Delicado, suave, blando. Ésta es una de las acepciones que tiene la palabra muelle en español. Delicado, suave y blando también es el Mollete de Antequera. De ahí, de muelle, viene el término mollete.
Delicado, suave, blando, de forma elíptica plana y con un peso a partir de 100 gramos es el conocido mollete tradicional. Si lo encuentras de menos peso, de 55 a 99 gramos, es un mollete mediano, o pitufo. Si pesa menos de 55 gramos, pero también es un pan delicado, suave, blando, con poca cochura y, como sus hermanos mayores, tiene restos de harina por su corteza blanquecina, es un mollete pequeño, un manolito o un evento.
Así, con todos estos nombres según su tamaño, se conoce en Antequera a este pan que acaba de ser incluido por la Unión Europea en el registro de productos con Indicación Geográfica Protegida (IGP).
El mollete es hijo de los panes que hacían con poca levadura y una cocción leve los árabes y judíos en al-Ándalus entre los siglos XII-XV, aunque su comercialización masiva se dio más hacia el siglo XX. Juan Paradas Palacios fue un antequerano que recuperó la tradición del mollete a partir de 1939. Y su nieto, Juan Paradas Pérez, recogió el testigo de su abuelo y continúa haciendo molletes en Antequera. Pero no es el único, claro que no.
El mollete no es ese pan que te acabas a pellizcos en el camino de la panadería a casa. Es un pan con un 45% de humedad, que te pide a gritos un golpecito de calor, si no, no hay quien le vea la gracia. Pero, ay, parece muy sencillo tostar pan y no todo el mundo sabe hacerlo cuando se trata de molletes. La mayoría comete el sacrilegio de abrirlo por la mitad y ponerlo vuelta y vuelta en la tostadora o en la sartén. Cada vez que haces eso, un gatito antequerano muere.
Para comer mollete por derecho tienes que tostarlo entero, sin abrir. No te ansíes. Vuelta y vuelta unos minutos. Que se broncee, como se te broncea a ti la piel bajo el sol andaluz.
Entonces sí, ahora ábrelo. Y ahí, bajo esa costra fina que acabas de hacerle, aparece la miga de ese mollete delicado, suave, blando. Y humeante. Como recién hecho, conservando su hidratación. Pidiendo que le des alegría con un chorrete de aceite de la Sierra de Cazorla de Jaén. O el virgen extra ecológico cordobés de OleoGaia. O un AOVE de Antequera, que también tiene su D. O.
Y te pedirá también, porque los molletes son muy de pedir, que lo arropes con una lonchita de jamón de bellota de Huelva. O te dirá “vámonos para Guijuelo, prima”, entonces métele jamón Joselito.

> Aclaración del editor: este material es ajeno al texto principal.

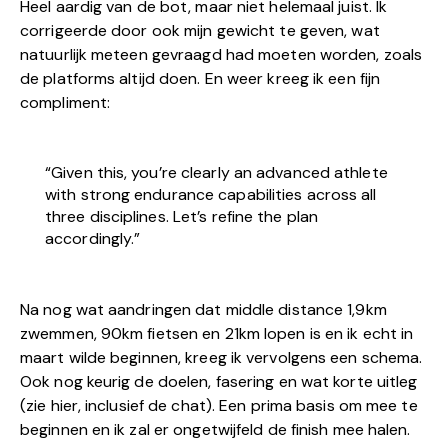
Heel aardig van de bot, maar niet helemaal juist. Ik
corrigeerde door ook mijn gewicht te geven, wat
natuurlijk meteen gevraagd had moeten worden, zoals
de platforms altijd doen. En weer kreeg ik een fijn
compliment:
“Given this, you’re clearly an advanced athlete
with strong endurance capabilities across all
three disciplines. Let’s refine the plan
accordingly.”
Na nog wat aandringen dat middle distance 1,9km
zwemmen, 90km fietsen en 21km lopen is en ik echt in
maart wilde beginnen, kreeg ik vervolgens een schema.
Ook nog keurig de doelen, fasering en wat korte uitleg
(zie hier, inclusief de chat). Een prima basis om mee te
beginnen en ik zal er ongetwijfeld de finish mee halen.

Y tomate. Ponle un poquito de tomate maduro a eso, no seas sieso, que el tomate es fruta y no te va a hacer ningún mal. Y, ahora, otro secreto —catalanes, no miréis—, un mollete de Antequera se come con el tomate rallado o triturado, no restregado. La vida es así, no la he inventado yo.
Puede ser que hoy te hayas despertado flamenca. Pues, si tienes la suerte de estar en El Puerto de Santa María, vete al Bar Vicente y pídete un mollete (montadito le llaman ellos) de chicharrón con pringá. Ole. O de carne mechá. Arsa.
Ay, que no estás tú en El Puerto. Pues corre, encarga un tarro de zurrapa de lomo de El Bosqueño, que te la llevan a casa. O hazte en casa este pedazo de mollete de rabo de toro, como cuenta Clara Villalón en Cocinillas.
Y ya que has cortado el rabo, date una vuelta al ruedo para bajar todo esto. Otro día que me veas, me darás las gracias.